OHCA would use a phased-in approach for transitioning Medicaid members and new applicants. For the first three months of eligibility, transitioning members and new applicants would be exempt from CE reporting requirements. After three months, the reporting requirements would increase on a monthly basis until the maximum reporting requirement of 80 hours per month is reached in the 13th month of eligibility.

SoonerCare 2.0 beneficiaries who are not in compliance with the CE reporting requirements would have their coverage terminated on the first day of the next month after they were determined to be out of compliance. Beneficiaries who lose coverage because of noncompliance with state CE reporting requirements could reapply for coverage if the following conditions are met:

  • The member complies with CE activities for the required hours in a 30-day period.
  • The member participates in and complies with the requirements of a program under section 2029 of title 7 USC 2015 or a comparable program established by a state or political subdivision of a state.
  • The member meets an exemption status.
  • The member becomes pregnant.

The following individuals would not be required to complete CE activities during any month:

  • Adults over 60 years of age
  • Individuals who are pregnant
  • Individuals physically certified or mentally unfit for employment
  • Caretakers responsible for the care of a dependent child under the age of six
  • Caretakers personally responsible for the care of an incapacitated person
  • Individuals complying with TANF or SNAP
  • Individuals participating in a drug addiction or alcohol treatment and rehabilitation program
  • Individuals diagnosed with a serious mental illness
  • Students enrolled at least part time in any recognized school, training program or institution of higher education
  • Individuals complying with a work registration requirement under Title IV of the Social Security Act
  • Individuals with a disability
  • Individuals enrolled in a federally recognized tribe.

Oklahoma would not consider a beneficiary to be noncompliant with CE requirements if the beneficiary demonstrates good cause for failing to meet the CE reporting requirements.

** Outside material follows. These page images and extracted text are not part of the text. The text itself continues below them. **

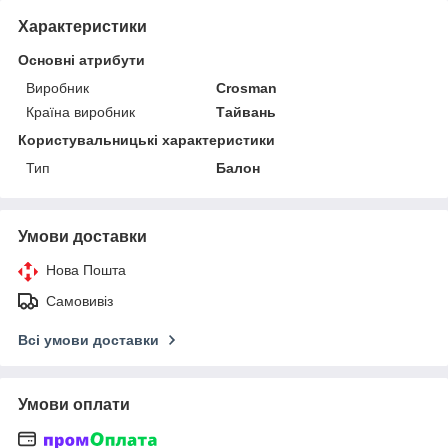
Характеристики
Основні атрибути
Виробник
Crosman
Країна виробник
Тайвань
Користувальницькі характеристики
Тип
Балон
Умови доставки
Нова Пошта
Самовивіз
Всі умови доставки
Умови оплати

The recognized good cause exemptions would include:

  • The individual has a disability as defined by the Americans with Disability Act.
  • The beneficiary experiences a birth or death of a family member who lives with the beneficiary.
  • The beneficiary was displaced by a natural disaster.
  • The beneficiary has a family emergency or life-changing event.
  • The beneficiary is the primary caretaker of a child age six or older and was unable to meet the requirement because of childcare responsibilities.
Delivery System

As a part of SoonerCare 2.0, OHCA would implement a managed care structure for beneficiaries. OHCA would also seek flexibilities through SoonerCare 2.0 to implement new value-based payment methodologies for providers throughout the SoonerCare 2.0 provider network.

Capitation rates would be developed annually consistent with the requirements of 42 CFR part 438. An enhanced CMS Managed Care Capitation Rate Development Guide that establishes a specific outline for the rate certification and required tables to document assumptions and data used for the capitation rate development.

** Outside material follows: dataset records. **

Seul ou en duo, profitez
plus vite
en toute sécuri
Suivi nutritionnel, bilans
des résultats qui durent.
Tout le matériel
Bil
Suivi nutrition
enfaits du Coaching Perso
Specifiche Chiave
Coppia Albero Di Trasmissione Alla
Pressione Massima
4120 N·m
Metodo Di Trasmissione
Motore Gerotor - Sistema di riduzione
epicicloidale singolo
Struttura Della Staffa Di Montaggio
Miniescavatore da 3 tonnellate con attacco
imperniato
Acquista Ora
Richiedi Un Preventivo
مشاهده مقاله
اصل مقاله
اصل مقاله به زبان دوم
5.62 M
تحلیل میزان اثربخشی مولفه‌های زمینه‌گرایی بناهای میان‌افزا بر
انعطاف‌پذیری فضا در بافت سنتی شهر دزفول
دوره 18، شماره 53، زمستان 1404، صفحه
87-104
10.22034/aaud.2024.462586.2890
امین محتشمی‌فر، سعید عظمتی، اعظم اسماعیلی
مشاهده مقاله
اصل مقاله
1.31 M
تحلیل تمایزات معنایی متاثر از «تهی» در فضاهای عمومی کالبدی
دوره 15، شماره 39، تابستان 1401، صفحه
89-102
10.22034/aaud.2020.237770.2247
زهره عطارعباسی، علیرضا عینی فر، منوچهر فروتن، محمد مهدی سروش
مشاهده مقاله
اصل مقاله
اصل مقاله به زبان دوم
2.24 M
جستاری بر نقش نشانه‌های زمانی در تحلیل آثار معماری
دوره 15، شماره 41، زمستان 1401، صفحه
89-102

The state will meet all statutory requirements for managed care.

Benefits

Oklahoma would eliminate certain optional benefits for the expansion population, including non-emergency medical transportation, retroactive health coverage, Early and Periodic Screening, Diagnostic and Treatment services, and long-term care services. The state also proposes to eliminate the hospital presumptive eligibility process within SoonerCare 2.0.

All other benefits would be consistent with the current state Medicaid plan.